For an acceptable esthetic result, implant placement in the anterior zone demands thorough preoperative diagnosis and treatment planning combined with excellent clinical skills.

The above-discussed case, of a middle-aged lady, had a long span bridge because of loss of anterior teeth due to trauma. The bridge that served for more than 20 years was finally failing along with the teeth that served as abutments. Hence, implants were the only treatment option.

Implants for #14 and #16 were planned as well, since the posterior bridge was failing as well.

For an ideal implant placement and optimal esthetic restoration, a comprehensive evaluation of the edentulous site should always be done. Facial, dental, and periodontal status should be evaluated. Facial evaluation for esthetic parameters, such as orientation of occlusal plane, lip support, symmetry, gingival scaffold, and smile line is of utmost importance. Dental evaluation should include information about the edentulous site in three dimensions, as well as information about the occlusion, adjacent teeth, and interarch relation. [1],[6],[7]

Along with all the above guidelines, the real challenge was loss of buccal bone contour especially in #22 region. Also in #11, 12 region, there was crestal bone loss. However, a thick gingiva phenotype helped to overcome the challenge posed by dehiscent buccal bone.
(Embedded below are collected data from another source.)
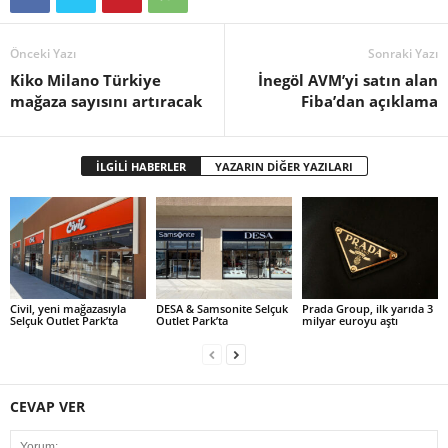
Önceki Yazı
Sonraki Yazı
Kiko Milano Türkiye
İnegöl AVM’yi satın alan
mağaza sayısını artıracak
Fiba’dan açıklama
İLGİLİ HABERLER
YAZARIN DİĞER YAZILARI
Civil, yeni mağazasıyla
DESA & Samsonite Selçuk
Prada Group, ilk yarıda 3
Selçuk Outlet Park’ta
Outlet Park’ta
milyar euroyu aştı
CEVAP VER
The long-term stability of soft tissue around an implant restoration depends largely on the presence of adequate soft tissue volume in a vertical and buccolingual direction. [4] An adequate volume of soft tissue provides a good emergence profile especially when combined with apical placement. [7] Subcrestal placement of the implant along with thick soft tissue gives good emergence profile. [8]

A subepithelial connective tissue graft to augment soft tissue volume is done, whenever soft tissue is deficient. However, the present case did not warrant any soft tissue manipulation, since the soft tissue was very thick and adequate in volume.

Timing of the implant placement is another important factor to meet the challenges in the anterior zone. [9] In this particular case, no immediate implantation was planned so as to allow the soft tissue to close primarily. In the extraction sockets, resorbable collagen was placed which helped to maintain the volume. Because of allowing the ridge to heal naturally, the overall dimension of the edentulous span was optimal enough to place delayed implants after 4 months. No major bone manipulation techniques were needed, except for bone expansion in #22.

The major challenge during surgery was to precisely position the implants according to the tooth assigned, so as to achieve good emergence.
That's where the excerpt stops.